In the case of topical/local vancomycin delivery, polymeric microparticles incorporated into injectable thermosensitive hydrogels (74), in situ forming gels and microparticles (23), microneedle arrays (49, 75), and hydrogel dressing (76) have shown promise.
6. Conclusions
Vancomycin has long been considered the "last resort" antibiotic for treating complicated and resistant infections caused by gram-positive bacteria. In this review, we discussed the mechanisms of action, resistance mechanisms, and toxicity associated with vancomycin. Vancomycin targets the Lipid II component and inhibits the cross-linking of peptidoglycan strands, leading to a defective bacterial cell wall structure. Over the last four decades, resistance with life-threatening consequences has emerged, involving modification of the Lipid II component, resulting in reduced vancomycin affinity. Additionally, vancomycin exhibits various systemic toxicities, with renal toxicity being the most significant.
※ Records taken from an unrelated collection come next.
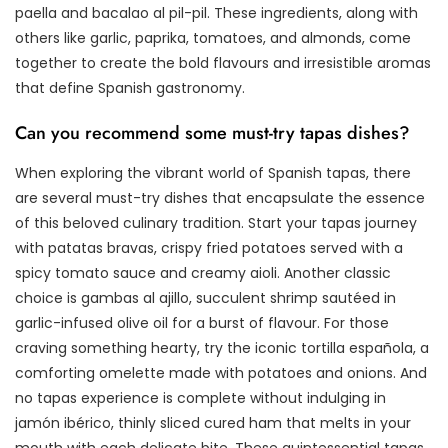
paella and bacalao al pil-pil. These ingredients, along with
others like garlic, paprika, tomatoes, and almonds, come
together to create the bold flavours and irresistible aromas
that define Spanish gastronomy.
Can you recommend some must-try tapas dishes?
When exploring the vibrant world of Spanish tapas, there
are several must-try dishes that encapsulate the essence
of this beloved culinary tradition. Start your tapas journey
with patatas bravas, crispy fried potatoes served with a
spicy tomato sauce and creamy aioli. Another classic
choice is gambas al ajillo, succulent shrimp sautéed in
garlic-infused olive oil for a burst of flavour. For those
craving something hearty, try the iconic tortilla española, a
comforting omelette made with potatoes and onions. And
no tapas experience is complete without indulging in
jamón ibérico, thinly sliced cured ham that melts in your
mouth with each delicate bite. These quintessential tapas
To overcome vancomycin resistance and toxicity, the production of new, safe, and effective antibiotic drugs may be a potential solution, although it is time-consuming and costly. Another promising strategy presented in this manuscript involves using carriers to mitigate this antibiotic's adverse effects and resistance. Advanced drug delivery systems can address vancomycin-related issues by protecting the antibiotic from bacterial inactivation, enabling controlled and on-demand drug delivery, increasing on-target bioavailability, minimizing off-target accumulation, enhancing membrane permeability, and improving drug-bacteria interaction.
Furthermore, we summarized a range of novel drug delivery systems that have been investigated for enhancing the efficacy of vancomycin. These include polymeric nanoparticles, liposomes, SLNs, NLCs, nanofibers, dendrimers, metal nanoparticles, microparticles, and hydrogels. Each of these delivery systems offers unique advantages in terms of targeted delivery, which are crucial for overcoming treatment challenges. However, additional preclinical and clinical studies are necessary to bring new formulations to market. These studies should emphasize the development of more target-selective vancomycin to minimize side effects while assessing its efficacy in infected animal models. Additionally, in-depth studies on the mechanisms by which nanoparticles overcome resistance and enhance drug efficacy may pave the way for designing more effective systems.